The data below holds a line containing "irrigazione. Fino al" and a line containing "Società Agricola Sassi"; please quote exactly those two lines and every line between them, and nothing else.

─── Input data

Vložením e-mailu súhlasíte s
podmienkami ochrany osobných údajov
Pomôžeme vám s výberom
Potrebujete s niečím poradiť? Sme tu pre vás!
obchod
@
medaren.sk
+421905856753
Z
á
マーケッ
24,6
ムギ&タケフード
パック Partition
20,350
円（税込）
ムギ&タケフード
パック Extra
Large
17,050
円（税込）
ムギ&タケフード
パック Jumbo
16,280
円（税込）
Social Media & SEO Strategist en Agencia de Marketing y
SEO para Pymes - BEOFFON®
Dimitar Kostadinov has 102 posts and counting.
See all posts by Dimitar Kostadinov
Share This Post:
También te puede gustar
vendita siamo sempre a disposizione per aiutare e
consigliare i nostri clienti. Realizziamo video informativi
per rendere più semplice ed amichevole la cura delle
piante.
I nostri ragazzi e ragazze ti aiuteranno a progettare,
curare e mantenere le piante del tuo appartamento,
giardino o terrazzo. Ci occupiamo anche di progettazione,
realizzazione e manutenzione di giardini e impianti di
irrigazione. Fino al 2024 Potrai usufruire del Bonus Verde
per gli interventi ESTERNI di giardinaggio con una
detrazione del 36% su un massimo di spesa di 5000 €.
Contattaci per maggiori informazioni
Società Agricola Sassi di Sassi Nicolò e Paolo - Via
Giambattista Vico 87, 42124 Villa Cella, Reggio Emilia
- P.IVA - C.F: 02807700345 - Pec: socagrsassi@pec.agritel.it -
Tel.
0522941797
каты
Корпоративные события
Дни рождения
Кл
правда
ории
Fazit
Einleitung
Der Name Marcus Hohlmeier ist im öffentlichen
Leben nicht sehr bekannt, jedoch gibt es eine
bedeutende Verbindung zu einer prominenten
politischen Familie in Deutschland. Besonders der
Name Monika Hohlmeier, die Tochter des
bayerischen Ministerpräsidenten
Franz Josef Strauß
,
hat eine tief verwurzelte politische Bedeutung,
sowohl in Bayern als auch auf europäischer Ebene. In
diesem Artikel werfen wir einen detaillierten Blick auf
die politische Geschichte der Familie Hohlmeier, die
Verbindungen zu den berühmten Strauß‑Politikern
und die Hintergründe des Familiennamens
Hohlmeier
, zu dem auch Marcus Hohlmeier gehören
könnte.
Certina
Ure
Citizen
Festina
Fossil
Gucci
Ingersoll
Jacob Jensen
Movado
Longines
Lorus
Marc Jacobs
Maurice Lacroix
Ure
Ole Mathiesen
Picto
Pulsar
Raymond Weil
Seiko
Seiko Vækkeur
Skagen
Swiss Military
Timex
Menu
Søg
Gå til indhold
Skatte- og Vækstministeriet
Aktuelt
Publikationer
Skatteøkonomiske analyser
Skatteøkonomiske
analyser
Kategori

──────

> **The answer**:
irrigazione. Fino al 2024 Potrai usufruire del Bonus Verde
per gli interventi ESTERNI di giardinaggio con una
detrazione del 36% su un massimo di spesa di 5000 €.
Contattaci per maggiori informazioni
Società Agricola Sassi di Sassi Nicolò e Paolo - Via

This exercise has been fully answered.